From my experience, it's grim at the moment for software developer jobs. I got laid off in August and it's been rough. I'm in my early 30s so I can't compare it to 2008, but I've been laid off before and I've never seen it this bad.
Same story here. I work in games so it's always been boom or bust. It's real bad now.
- out of college it took 3 months to find work. It sucked, took over 100 apps, but I found a nice project.
- after that project ended, 3 more months (but less stressful because I had more than one role I was interviewing with).
- Then layoffs, another 3 months in 2022 where it was very competitive (I was in at least 4-5 interview pipelines before my first choice accepted my offer).
- Then that studio quickly shuttered and I haven't found anything full time in 2.5 years. Freelancing kept me up until that wasn't enough, and then I found some non-tech part time work.

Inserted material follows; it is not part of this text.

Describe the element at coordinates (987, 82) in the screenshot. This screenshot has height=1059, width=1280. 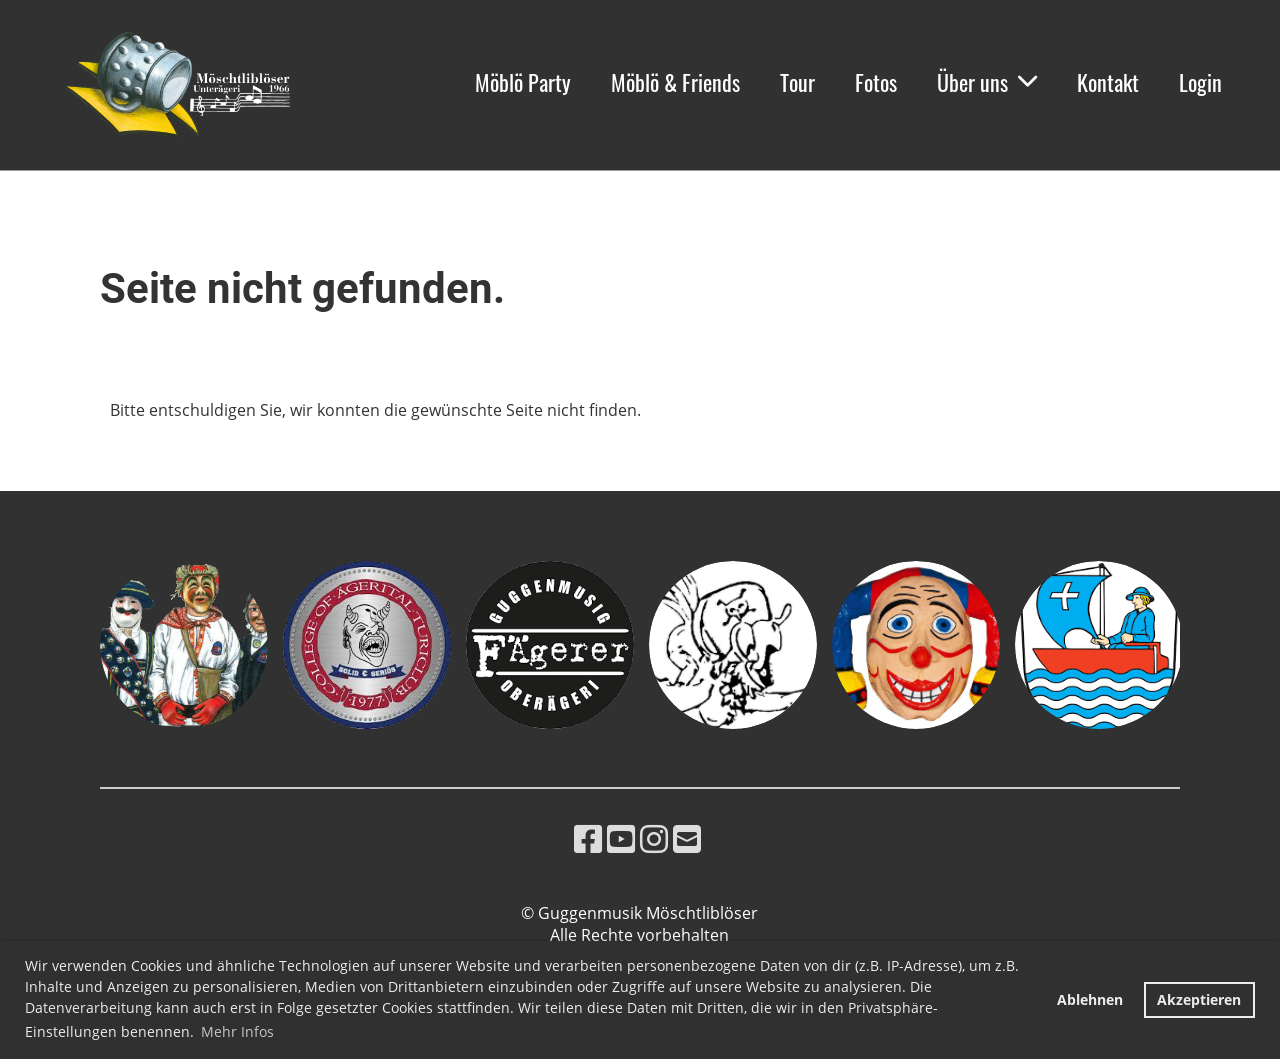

working harder than ever with 2 jobs + more portfolio work to prepare for interviews despite having 9 years of experience now. This feels worse than the horror stories I'd hear when finding my first job.
I became a USPS mail carrier instead.
Certainly less pay but I love being outside and walking.
And no Jira, changing the color of that button, or steeping myself in Frank’s eldritch horror code.
It is all due to outsourcing. AI/H1B isn't taking that much job. Unless government put penalties on outsourcing market isn't going to improve.
It's grim everywhere, for everything, all at once. I haven't been able to find work as a graphic designer, motion designer, web designer, web developer, software developer, and a large variety of retail jobs. Been on the job hunt since May, all I've been able to find is a part time position at The Home Depot.